Tuesday, July 10, 2012

Photographer Franky Verdickt

Franky Verdickt, born in 1971 in Brussels. He is member of Photolimits, a platform for documentary photography.In the 70s the Egypt government launched the the master plan to put an end to the encroachment of agricultural land. For thousands of years it was forbidden to built in the desert, for the desert remains the realm of the dead. Beside mythological reasons it was a well impossible to live in such an hostile environment. In less than 15 years, the urbanized area of Cairo has almost tripled in size. In less than a decade, a new urban world has been created at Cairo’s gates.The desert fringes, the immanent property of the state, were sold without restraint or any overall plan to private developers. And this transfer continues to this day, involving increasingly gigantic private projects.
In 1991, immediately after the first Gulf War, Egypt signed a program of reform and economic liberalisation with the IMF and the World Bank. The agreement was aimed at reducing public spending, facilitating privatizations. After this agreement, the state could no longer give priority to public housing programs. In any event, the initial program of new towns intended for the working class had entirely failed to achieve its aims. The new towns remind ghost towns.
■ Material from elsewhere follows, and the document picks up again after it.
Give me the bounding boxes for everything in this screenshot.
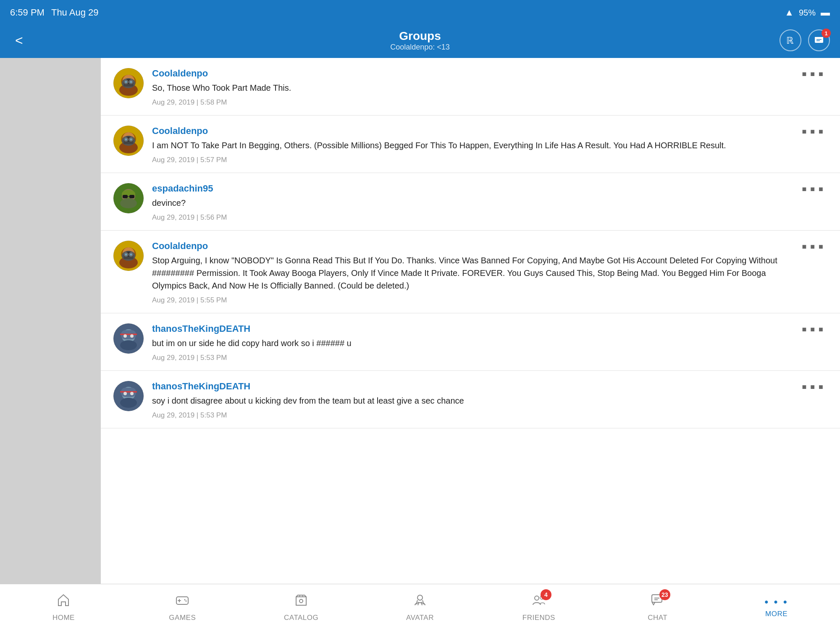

This serie of photographs is a public housing project, called ‘Built your house’. The government gave a part of the desert were the less wealthy Egyptian can built their house. To do so they need about 15000 to 25000EGP. The key phrase in building these settlements is cutting costs. Cheap materials and child labor as a result. If the finish the house within 15 month the builders receive from the government a grant of 1500EGP (+-200€).
The workers live with no running water nor electricity in on of the most hostile places on the planet. Weekly on thursday the workers go back home to their villages for the friday prayer and return on saturday morning.
The project lies a couple of kilometres from the road to 6th of October City. It seems like some project-manages will built a more prestigious gated community to hide the proletarian city. It is doomed to become a ghost city.